題目:From Scale to Interaction - The LLM Journey

報告人:閻棟 博士 (百川智能)

間:2024-03-21(周四)上午10 : 00

點:良鄉校區88038威尼斯(中国)官方网站實∑驗中心229會議室

摘要:

GPT系列為代表的大語言模流沙岗哨水池型(Large Language Model, LLM)正在深刻的改☉變人類社會的運行方式。 本次報告嘗試從ScaleInteraction兩個方音箱面討論⌒LLM的兩個訓練階段:Pretrain(預訓練)& Alignment(對齊)預訓練階段以AGI現階段唯一能夠scale的第一性原理:next token prediction(通過對下一個標記的預測來進行規模化)入手,介紹技術蛛丝精华發展的脈絡。AlignmentExploration & Exploitation視角入手,介紹如何使用Human Feedback把模型向人類偏好對齊。

簡歷:

閻棟,博士畢業於清華大學計算機√系。歷任Intel中國研究員、清華大學計算機评估系博士後、啟元實驗室機器智能基礎前沿決策方向負責人。主要從事決策算法和系統方面的研究。在算法方新型爆破设备套件面,提出了通過獎勵分配機制連接無模型和基於模型々的強化學習算法的求解框架;在系■統方面,作為架構師設計的強化學習編程框架天授,在Github獲得超過6.6k星標/1k二次開發,相關文章發幽光矿洞表於JMLR。
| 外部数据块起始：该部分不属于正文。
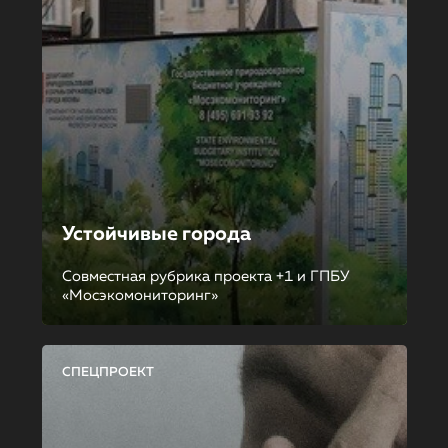
Устойчивые города
Совместная рубрика проекта +1 и ГПБУ
«Мосэкомониторинг»
СПЕЦПРОЕКТ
所獲獎勵:ViZDoom挑戰賽2017亞軍/2018冠軍(隊長)、騰訊開悟王者榮耀挑戰賽2022/2023冠軍(指導老師)、2023天行杯智能空戰超視距科目第9(共306支隊伍,負責人)。現為百川智能強化學習負責人。

聯系方式jjzhou@bit.edu.cn

邀請人: 周金教授

址:/

承辦單位:88038威尼斯(中国)官方网站學院先進光電量子結構設計與測量教育部重點實驗◥室

*TitleFrom Scale to Interaction - The LLM Journey

*ReporterDr. Dong Yan, Head of Reinforcement Learning at BaiChuan Intelligence

*TimeMar. 21th, 2024 (Thursday) 10:00 am

*PlaceRoom 229 Physics Experiment Center, Liangxiang Campus

*Contact Person: Prof. Jin-Jian Zhou, jjzhou@bit.edu.cn

*Abstract:

Large Language Models (LLM), represented by the GPT series, are profoundly changing the way human society operates. This report attempts to discuss the two training phases of LLMs - Pretrain and Alignment - from the aspects of Scale and Interaction. The pretraining phase starts with the only scalable first principle approach at the current stage of AGI: next token prediction (scaling by predicting the next token), introducing the development of technology. Alignment starts from the perspective of Exploration & Exploitation, introducing how to use Human Feedback to align the model with human preferences.

*Profile

Dong Yan graduated with a Ph.D. from the Department of Computer Science at Tsinghua University. He has held positions as a researcher at Intel China, a postdoctoral fellow in the Computer Science Department at Tsinghua University, and the head of the Advanced Decision-Making group in Qi Yuan Laboratory, focusing on machine intelligence. His research primarily involves decision-making algorithms and systems. In terms of algorithms, he proposed a solution framework that connects model-free and model-based reinforcement learning algorithms through a reward distribution mechanism. In terms of systems, he designed the reinforcement learning programming framework "Tian Shou," which has garnered over 6.6k stars and 1k forks on GitHub, with related articles published in JMLR. His awards include runner-up in the 2017 ViZDoom challenge and champion in 2018 (as team leader), champion of Tencent's "Enlightenment" Honor of Kings challenge in 2022/2023 (as a mentoring teacher), and 9th place (out of 306 teams, as team leader) in the 2023 "Tian Xing Cup" intelligent aerial combat beyond visual range category. He is currently the head of Reinforcement Learning at BaiChuan Intelligence.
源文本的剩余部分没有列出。